Data records Start Marker
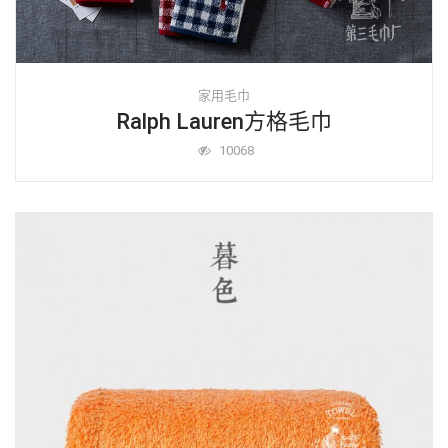
家用毛巾
Ralph Lauren方格毛巾
10068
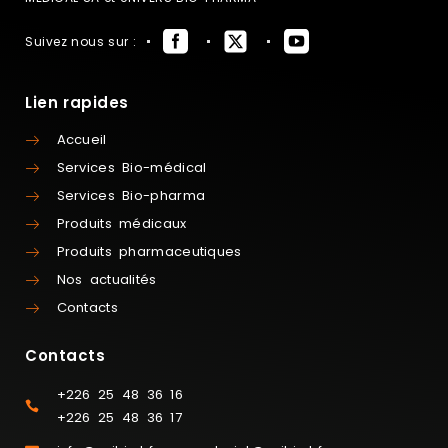
Suivez nous sur :
Lien rapides
Accueil
Services Bio-médical
Services Bio-pharma
Produits médicaux
Produits pharmaceutiques
Nos actualités
Contacts
Contacts
+226 25 48 36 16
+226 25 48 36 17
Data records End Marker
◆ Description of the task:
Would you set down exactly the lines from the line with "Nos actualités" through the last one in the material?

◆ Answer space:
Nos actualités
Contacts
Contacts
+226 25 48 36 16
+226 25 48 36 17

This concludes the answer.